Where does "Postingan" appear in the data? Return each line that holds it.

::::::

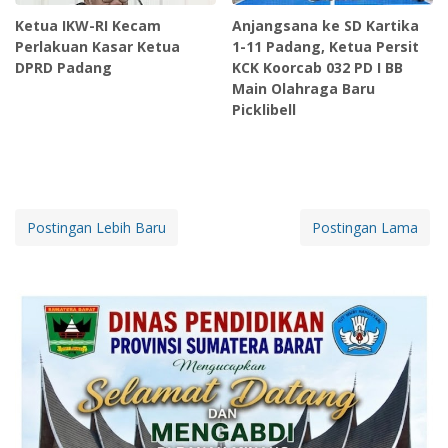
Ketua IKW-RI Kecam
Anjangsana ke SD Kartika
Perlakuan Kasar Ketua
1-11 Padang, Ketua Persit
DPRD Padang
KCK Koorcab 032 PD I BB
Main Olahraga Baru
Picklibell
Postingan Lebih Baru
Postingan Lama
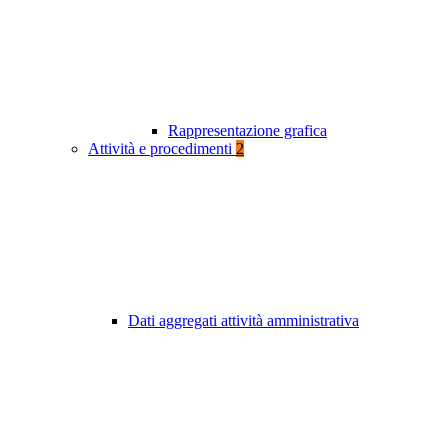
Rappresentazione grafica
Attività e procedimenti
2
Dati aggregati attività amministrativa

::::::

OUTPUT FOR THIS EXERCISE:
Postingan Lebih Baru
Postingan Lama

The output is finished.